Proveremo così a rifondere per ogni giocattolo che è stato buttato nel bidone presente in chiesa, una somma simbolica di 10€. La somma non verrà rimborsata al bambino o ai suoi famigliari. La somma corrispondente alle armi giocattolo verrà messa in un «tesoro comune» che verrà poi trasformato in donazioni di tipo caritativo e umanitario. Intanto alcuni adulti della Comunità e alcuni commercianti della nostra Città hanno pensato di offrire un dono «più pacifico» a quei coraggiosi cuccioli d’Uomo che ci insegnano a guardare al futuro con la stessa speranza racchiusa in quel comandamento che letteralmente andrebbe tradotto al futuro: «Non ucciderai».

Da grande, non ucciderai!

Ora che sei ancora piccolo, prova a non farlo neppure per gioco!

Questo articolo è stato pubblicato in CULTURA, PASTORALE da Don Stefano Manfredi . Aggiungi il permalink ai segnalibri.

3 pensieri su “Non ucciderai…
neppure per gioco!

  1. ciao don sono elisa e ho 10 anni sono contenta di questa idea perche in televisione si vede solo brutte e io non riesco a guardarle mi fanno stare tanto male io non avevo nessuna arma perche io non le volglio allora io e la mamma abbiamo pensato a un a cosa simbolica e ti abbiamo lasciato un foglio allinterno cosi per dire a gesù  che non solo i maschi devono lasciare le armi ma anche le femmine.. ciao un bacio elisa b.
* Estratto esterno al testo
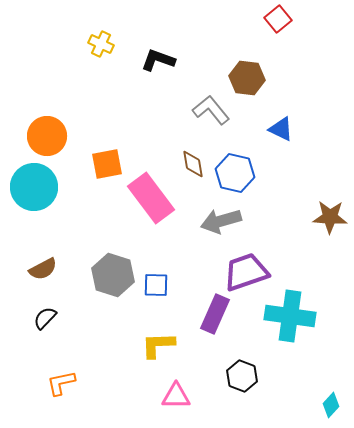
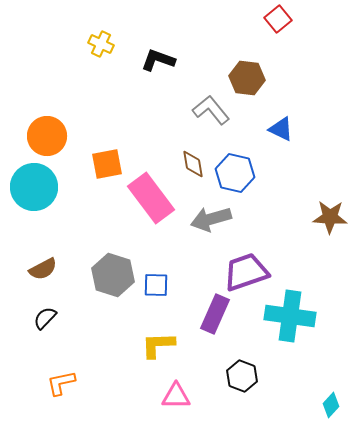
gray arrow: moved 10 px left, 2 px up
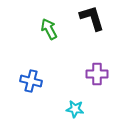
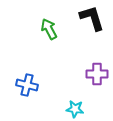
blue cross: moved 4 px left, 4 px down
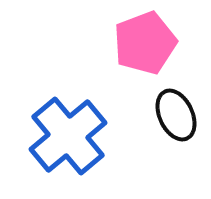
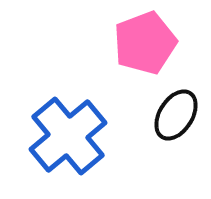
black ellipse: rotated 57 degrees clockwise
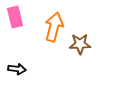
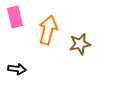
orange arrow: moved 6 px left, 3 px down
brown star: rotated 10 degrees counterclockwise
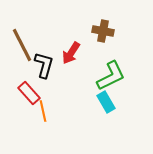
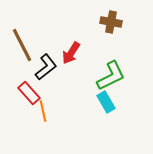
brown cross: moved 8 px right, 9 px up
black L-shape: moved 2 px right, 2 px down; rotated 36 degrees clockwise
  2. Credo sia un'iniziativa lodevolissima, da condividere pienamente, altamente educativa per i ragazzi ma ancor più per i grandi in questo caso educati dai piccoli che con slancio e generosità hanno rinunciato ai loro giocattli.

    Grazie don Stefano

     

  3. Finalmente un'iniziativa concreta. Dopo il video che ho visto ieri sera dove un ragazzino di 10 anni ha ucciso due prigionieri russi, la cosa trova il mio completo appoggio e sostegno. Ottimo "colpo" don.